Plessco menulis makalah dengan Giuseppe Amatulli, seorang ilmuwan peneliti di Pusat Komputasi Penelitian dan Sekolah Lingkungan Yale; Norah Saarman, asisten profesor biologi di Utah State University; dan Jeffrey Powell dan Adalgisa Caccone dari Departemen Ekologi dan Biologi Evolusi di Yale.

Sekarang, metode paling umum untuk mengendalikan invasif, spesies pembawa penyakit seperti Ae. aegypti adalah dengan menggunakan pestisida yang tidak ramah lingkungan. “Kami sekarang tahu beberapa pestisida menyebabkan kerusakan lingkungan, termasuk membahayakan manusia,” kata Saarman. “Pada saat yang sama, nyamuk mengembangkan resistensi terhadap pestisida yang menurut kami aman bagi lingkungan.

“Ini menciptakan tantangan yang hanya dapat diatasi dengan lebih banyak informasi tentang di mana nyamuk tinggal dan bagaimana mereka menyebar.”

Salah satu metode pengendalian mutakhir adalah melepaskan nyamuk hasil rekayasa genetika ke populasi yang ada, dalam upaya menghambat reproduksi dan penyebaran penyakit. Para penulis mengatakan mereka mengharapkan peta konektivitas seperti yang mereka buat berguna dalam merancang pelepasan nyamuk yang dimodifikasi secara lebih strategis.

“Dengan mengintegrasikan pembelajaran mesin dengan proses pengoptimalan, pendekatan kami mengatasi kendala metode sebelumnya dan akan membantu untuk perencanaan tindakan kontrol vektor yang lebih tepat,” kata Amatulli.

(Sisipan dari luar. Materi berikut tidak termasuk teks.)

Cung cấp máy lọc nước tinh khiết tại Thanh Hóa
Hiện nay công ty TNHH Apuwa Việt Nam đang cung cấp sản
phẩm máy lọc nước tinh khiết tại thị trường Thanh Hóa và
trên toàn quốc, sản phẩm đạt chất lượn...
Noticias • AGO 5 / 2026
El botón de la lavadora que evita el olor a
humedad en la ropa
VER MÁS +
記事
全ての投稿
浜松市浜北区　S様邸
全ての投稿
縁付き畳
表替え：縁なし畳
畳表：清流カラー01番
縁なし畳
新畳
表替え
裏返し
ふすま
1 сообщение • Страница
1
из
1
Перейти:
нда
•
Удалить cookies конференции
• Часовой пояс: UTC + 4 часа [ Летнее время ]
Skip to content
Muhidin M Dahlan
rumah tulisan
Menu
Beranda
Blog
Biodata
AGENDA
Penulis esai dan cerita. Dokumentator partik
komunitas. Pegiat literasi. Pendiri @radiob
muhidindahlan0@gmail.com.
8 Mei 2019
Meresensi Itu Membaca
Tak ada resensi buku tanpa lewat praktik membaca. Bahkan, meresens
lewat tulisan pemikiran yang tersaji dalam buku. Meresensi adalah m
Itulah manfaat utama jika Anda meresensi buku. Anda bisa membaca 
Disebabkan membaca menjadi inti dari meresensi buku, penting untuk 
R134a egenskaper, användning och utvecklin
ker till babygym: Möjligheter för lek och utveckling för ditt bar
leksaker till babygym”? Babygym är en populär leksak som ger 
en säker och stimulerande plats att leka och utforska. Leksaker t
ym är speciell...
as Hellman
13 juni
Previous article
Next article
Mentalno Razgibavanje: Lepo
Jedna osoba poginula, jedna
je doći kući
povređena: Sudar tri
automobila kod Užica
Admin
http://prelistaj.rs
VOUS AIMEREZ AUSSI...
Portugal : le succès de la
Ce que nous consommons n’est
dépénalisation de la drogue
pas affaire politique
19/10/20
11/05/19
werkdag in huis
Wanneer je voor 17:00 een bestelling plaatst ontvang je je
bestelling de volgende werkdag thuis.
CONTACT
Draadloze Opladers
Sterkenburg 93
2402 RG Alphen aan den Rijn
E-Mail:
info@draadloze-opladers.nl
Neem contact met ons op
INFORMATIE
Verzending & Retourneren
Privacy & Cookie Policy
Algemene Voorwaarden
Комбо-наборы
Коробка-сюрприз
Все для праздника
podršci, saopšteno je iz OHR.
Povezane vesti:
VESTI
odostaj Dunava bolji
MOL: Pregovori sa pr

Para penulis juga percaya kemajuan baru ini dapat memiliki aplikasi yang lebih luas, termasuk dalam konservasi dan perlindungan lingkungan.

“Peta konektivitas juga penting untuk melindungi spesies asli yang terancam punah, ” kata Pless,” misalnya, dalam merancang koridor untuk menghubungkan populasi yang terfragmentasi. “

Sumber Cerita:

Materi disediakan oleh Sekolah Lingkungan Yale. Catatan: Konten dapat diedit gaya dan panjangnya.